FX Quant > Trading System
It took some time within investment circles for currency to be recognized as something where you can consistently add value. In currency markets, because wherever there is a buyer there is a seller, many have said currency markets are a zero-sum game. Also, as the currency market is the most liquid and largest financial market in the world, it is a big ocean to feed in. This allows opportunities for our system to extract value from inefficiencies in the currency markets and generate positive returns.
Fx Quant 10, our quantitative currency trading program, is based on quantitative analysis - a statistical concept. It is 50% statistical arbitrage and 50% position size management. Unlike most trading systems, which attempt to predict market direction, our trading model reacts to price action and makes trading decisions. Guessing market direction is impossible, or so say noble guys with Nobel prizes. But good luck if you don't believe them.
![]() |
Diversification. One of the most important aspects of our trading program is diversification, the ability to trade several different currencies. The strategy creates a complex portfolio of 10 global currencies and adjusts its components daily. The emphasis is on currencies of developed countries (G10 currencies), but current and future portfolio construction is at Quant Trading's discretion. The mathematics of portfolio diversification show that when you combine weakly correlated currency pairs together, a higher information ratio (returns per unit of risk) is generated than with individual currencies. In other words, diversification of currencies can lead to better risk-rewards for the combined portfolio. As an example, in a portfolio comprised of three currency pairs, one position can be unprofitable at the moment, but the other two can show profits to more than compensate for the losses incurred with the losing one. Our system works with all currency pairs. We also tested it with HUF and SGD and obtained similar results. We decided to stay with the G10 currencies (EUR, USD, GBP, CHF, JPY, CAD, NZD, AUD, SEK, NOK and DKK) for their excellent liquidity and tight bid/ask spreads. The system is non-parametric, i.e. there are no parameters to optimize, except the leverage. Hence, the system is very robust and does not depend on price patterns (which most trading systems depend on). |
Uniqueness of the FX Quant 10 trading program. Unlike other trading systems, with uncorrelated monthly returns, losses generated by our system (they can not be avoided!) are preparation for, or announcement of future gains. Our numerical simulations show that in long run, and if reasonable leverage is used, the profit factor of our system will always be greater than unity (the sum of gains will always be greater than the sum of losses). The leverage is carefully determined in order to avoid disastrous drawdowns.
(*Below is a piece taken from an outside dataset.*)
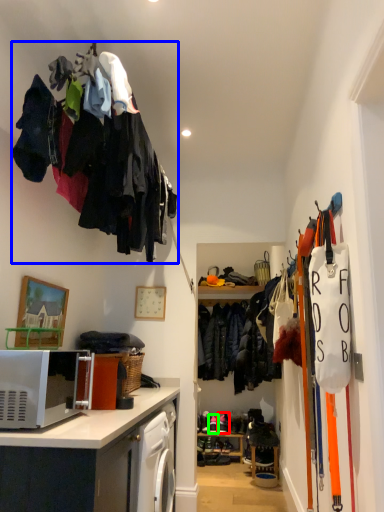 Question: Based on their relative distances, which object is farther from footwear (highlighted by a red box)? Choose from clothing (highlighted by a blue box) and footwear (highlighted by a green box).

Choices:
 (A) clothing
 (B) footwear

Answer: (A) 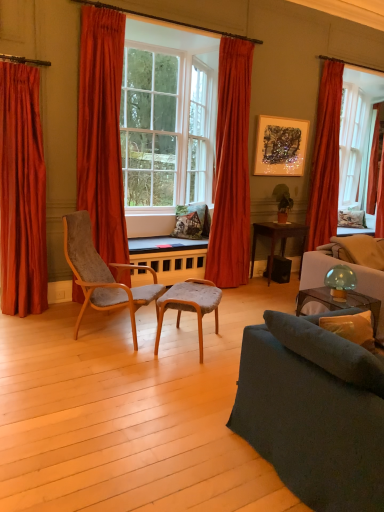 I want to click on free space in front of velvet grey chair at left, the first chair viewed from the left, so click(x=89, y=369).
Our standard risk parameters employ an average combined leverage around 3:1 for the entire portfolio. The maximum leverage is currently limited to 4:1. An important system feature is that leverage reverts/oscillates around a long term average. The best time to start trading is when the actual leverage is above the average (long term) leverage. We report the leverage and the estimated risk in our monthly performance reports.
The system opens positions in opposite directions. It is USD neutral (i.e. USD bought = USD sold), but there is a long/short exposure in other currencies - see these position size graphs. As stated before, due to portfolio diversification, the risk is more limited than if one was to trade just one currency alone.
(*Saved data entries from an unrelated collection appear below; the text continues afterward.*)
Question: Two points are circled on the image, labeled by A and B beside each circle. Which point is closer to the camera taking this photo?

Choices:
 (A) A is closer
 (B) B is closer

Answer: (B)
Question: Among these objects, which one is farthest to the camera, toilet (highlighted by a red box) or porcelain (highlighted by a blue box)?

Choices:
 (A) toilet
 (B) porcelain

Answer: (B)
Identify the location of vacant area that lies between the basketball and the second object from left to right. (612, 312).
Make sure you understand the level of risk involved in the FX Quant 10 trading strategy and ensure that it is suitable to your personal investing goals, time horizons, and risk tolerance. The leverage used is a double sided sword: it improves returns, but it also increases the risk. As with any investment, the higher the potential returns, the higher the risks you must assume.
Risk management. The risk is addressed by diversification and position size management. The system rebalances portfolio by gradually buying/selling fractional (odd sized) currency lots. Since the system does not open large positions in any direction, directional risk is limited and controlled. As stated before, the leverage oscillates around a long term average. Hence there is no need for protective stops. When a drawdown occurs, portfolio is rebalanced and ready to recover from losses and make a new equity peak.
Drawdowns typically occur during prolonged trending periods (with no retracements, i.e. little price noise) in all currency pairs simultaneously. These events, however, tend to be less frequent today, as the Forex market is becoming more and more efficient - the "matured" G-7 currencies particularly. As soon as the market retraces or enters the consolidation phase (actually, there is always some noisy/random price action, even in a trending market), the system recovers from losses and makes a new equity peak. This makes our system superior over most rule-based, pattern recognition, Elliot Wave, W.D. Gann, many indicator-based trading systems and other trading alchemy. No one knows when will the market change its behavior and those systems will break up. Potential risk for our system comes from over-leveraged trading, i.e. trading too large positions for the account size. In order to avoid a potential disaster, please keep the recommended risk level of 25% (average leverage of 3 and maximum leverage of 4:1) at all times.
Your account should be held with a Forex dealing company which allows fractional lot size dealing (10 currency units or less per lot).